Security Ecosystem Engineer / Tech Writer
San Francisco, CA or Remote, North America Only
The Stripe security team is dedicated to improving the security of Stripe and its users. Our users trust us with some of their most sensitive information, and we make security a first-class consideration in everything we do. The security concerns are ever-evolving, creating an extremely dynamic environment for the security team.
The Security Ecosystem team is responsible for providing security support across the organization both internally and externally. The Security Ecosystem Engineer/ Tech Writer position will be part of Stripe’s CISO staff and will have the ability to influence the continuous buildout of the security program.
- Assess third-party vendors as part of Stripe’s Security Risk Assessment Program (e.g. Inherent and Residual Risk Scoring).
- Function as a consultant on security matters as a recognized expert and lead cross-functional teams in making sound risk-based decisions.
- Prepare, maintain and improve documentation to support compliance and regulatory efforts (e.g. Policies, Standards, Regulatory Reports).
- Independently author cyber and information security policies, standards and procedures following established document formats/templates.
- Respond to Security Questionnaires and RFPs on behalf of Stripe and prepare/maintain supporting documentation (e.g. SIG, CAIQ).
- Build end-to-end data pipelines using integration design patterns and various connection protocols REST and SOAP, JMS,file, SFTP, DB, Email, custom code.
- Implement services using security mechanisms such as OAuth, SAML, Single Sign On.

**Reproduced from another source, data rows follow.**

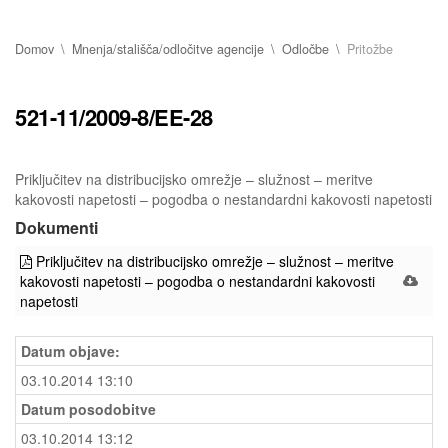
Domov
Mnenja/stališča/odločitve agencije
Odločbe
Pritožbe
521-11/2009-8/EE-28
Priključitev na distribucijsko omrežje – služnost – meritve
kakovosti napetosti – pogodba o nestandardni kakovosti napetosti
Dokumenti
Priključitev na distribucijsko omrežje – služnost – meritve
kakovosti napetosti – pogodba o nestandardni kakovosti
napetosti
Datum objave:
03.10.2014 13:10
Datum posodobitve
03.10.2014 13:12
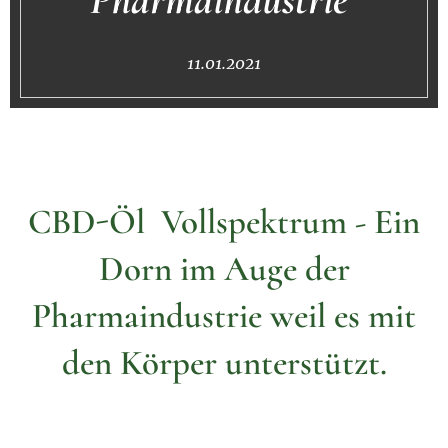
11.01.2021
CBD-Öl Vollspektrum - Ein
Dorn im Auge der
Pharmaindustrie weil es mit
den Körper unterstützt.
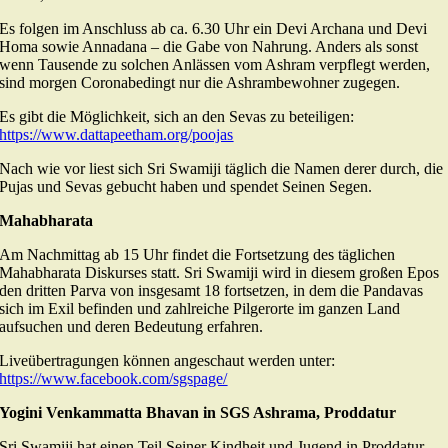
Es folgen im Anschluss ab ca. 6.30 Uhr ein Devi Archana und Devi
Homa sowie Annadana – die Gabe von Nahrung. Anders als sonst
wenn Tausende zu solchen Anlässen vom Ashram verpflegt werden,
sind morgen Coronabedingt nur die Ashrambewohner zugegen.
Es gibt die Möglichkeit, sich an den Sevas zu beteiligen:
https://www.dattapeetham.org/poojas
Nach wie vor liest sich Sri Swamiji täglich die Namen derer durch, die
Pujas und Sevas gebucht haben und spendet Seinen Segen.
Mahabharata
Am Nachmittag ab 15 Uhr findet die Fortsetzung des täglichen
Mahabharata Diskurses statt. Sri Swamiji wird in diesem großen Epos
den dritten Parva von insgesamt 18 fortsetzen, in dem die Pandavas
sich im Exil befinden und zahlreiche Pilgerorte im ganzen Land
aufsuchen und deren Bedeutung erfahren.
Liveübertragungen können angeschaut werden unter:
https://www.facebook.com/sgspage/
Yogini Venkammatta Bhavan in SGS Ashrama, Proddatur
Sri Swamiji hat einen Teil Seiner Kindheit und Jugend in Proddatur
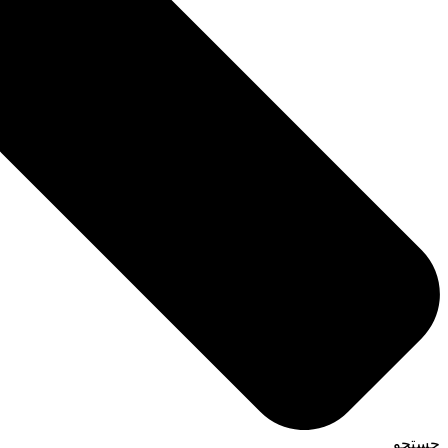
جستجو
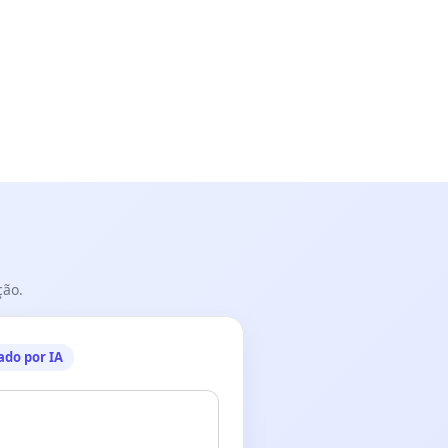
ção.
ado por IA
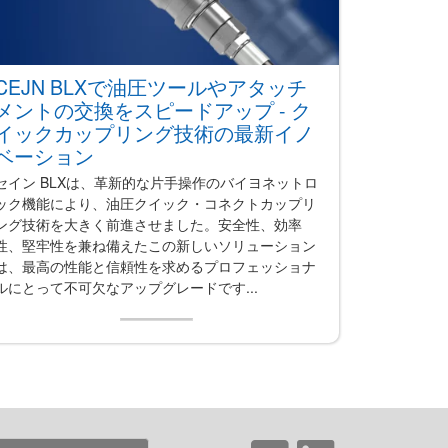
CEJN BLXで油圧ツールやアタッチ
メントの交換をスピードアップ - ク
イックカップリング技術の最新イノ
ベーション
セイン BLXは、革新的な片手操作のバイヨネットロ
ック機能により、油圧クイック・コネクトカップリ
ング技術を大きく前進させました。安全性、効率
性、堅牢性を兼ね備えたこの新しいソリューション
は、最高の性能と信頼性を求めるプロフェッショナ
ルにとって不可欠なアップグレードです...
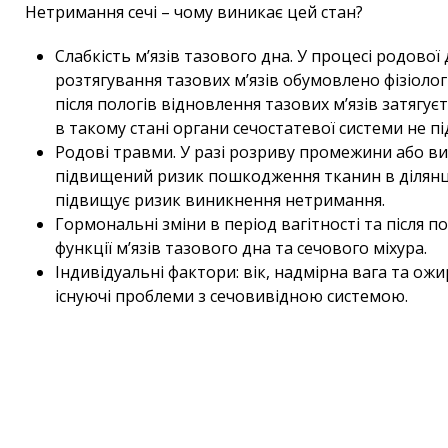
Нетримання сечі – чому виникає цей стан?
Слабкість м’язів тазового дна. У процесі родової
розтягування тазових м’язів обумовлено фізіолог
після пологів відновлення тазових м’язів затягуєт
в такому стані органи сечостатевої системи не 
Родові травми. У разі розриву промежини або вик
підвищений ризик пошкодження тканин в ділянц
підвищує ризик виникнення нетримання.
Гормональні зміни в період вагітності та після 
функції м’язів тазового дна та сечового міхура.
Індивідуальні фактори: вік, надмірна вага та ожи
існуючі проблеми з сечовивідною системою.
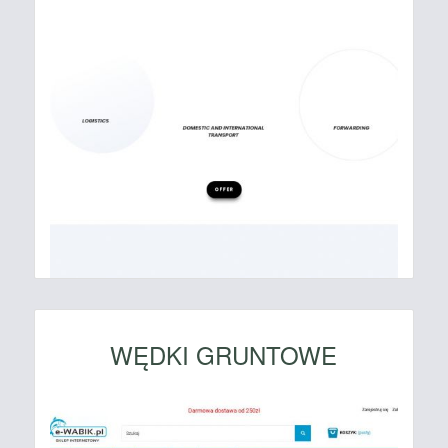
WĘDKI GRUNTOWE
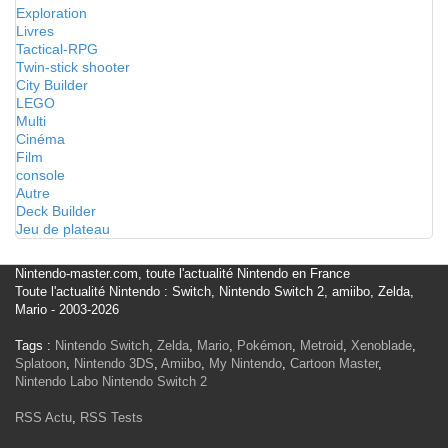
Exploration
Livres
Tactical-RPG
Twin-stick shooter
City Builder
LEGO
Multi
Cinéma
Film
console
Autre
Deck Builder
Jeu de plateau
Nintendo-master.com, toute l'actualité Nintendo en France
Toute l'actualité Nintendo : Switch, Nintendo Switch 2, amiibo, Zelda,
Mario - 2003-2026
Tags :
Nintendo Switch
,
Zelda
,
Mario
,
Pokémon
,
Metroid
,
Xenoblade
,
Splatoon
,
Nintendo 3DS
,
Amiibo
,
My Nintendo
,
Cartoon Master
,
Nintendo Labo
Nintendo Switch 2
RSS Actu
,
RSS Tests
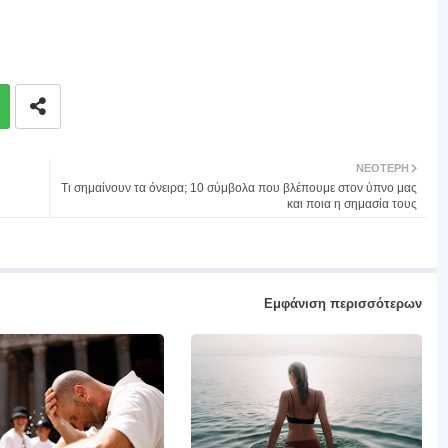
ΝΕΌΤΕΡΗ
Τι σημαίνουν τα όνειρα; 10 σύμβολα που βλέπουμε στον ύπνο μας
και ποια η σημασία τους
Εμφάνιση περισσότερων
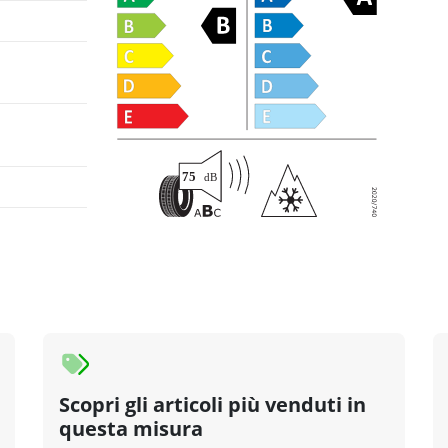
Scopri gli articoli più venduti in
questa misura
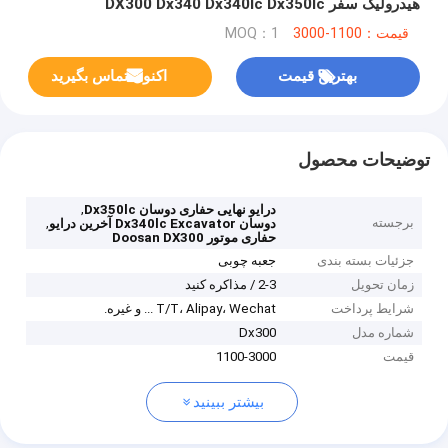
هیدرولیک سفر DX300 Dx340 Dx340lc Dx350lc
قیمت：1100-3000
MOQ：1
بهترین قیمت
اکنون تماس بگیرید
توضیحات محصول
,
درایو نهایی حفاری دوسان Dx350lc
برجسته
,
دوسان Dx340lc Excavator آخرین درایو
حفاری موتور Doosan DX300
جزئیات بسته بندی
جعبه چوبی
زمان تحویل
2-3 / مذاکره کنید
شرایط پرداخت
T/T، Alipay، Wechat ... و غیره.
شماره مدل
Dx300
قیمت
1100-3000
بیشتر ببینید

- Report on program performance via dashboards, OKRs and perform basic data analysis (e.g. SQL, Redshift, Tableau).
What You'll Need
- Working technical knowledge of security, as well as industry trends.
- Experience implementing and operating programs for Information/Cybersecurity or Security Risk Management.
- Strong communications skills, both written and verbal, including the ability to collaborate with information security and business leaders to research, author, socialize and publish cyber and information security policies, standards
- Subject matter expert in cyber and information security practices, policies, standards and procedures (e.g. NIST CSF or equivalent)
- Experience in handling data structures like JSON, XML, CSV, Parquet, Rosettanet, EDI
- Experience in building integration solutions with various cloud applications like SFDC, Oracle, Workday, AWS, JIRA
- Working knowledge of at least one programming language such as Python, Java or similar
- Experience working with engineers for the automation of security controls.
- Experience managing and conducting audit readiness assessments within AWS (or similar) cloud security and infrastructure.
- Strong background in cyber security operations, risks and controls identification and assessment.
- Strong background in cyber governance, including relevant experience in authoring information security policies, standards and procedures.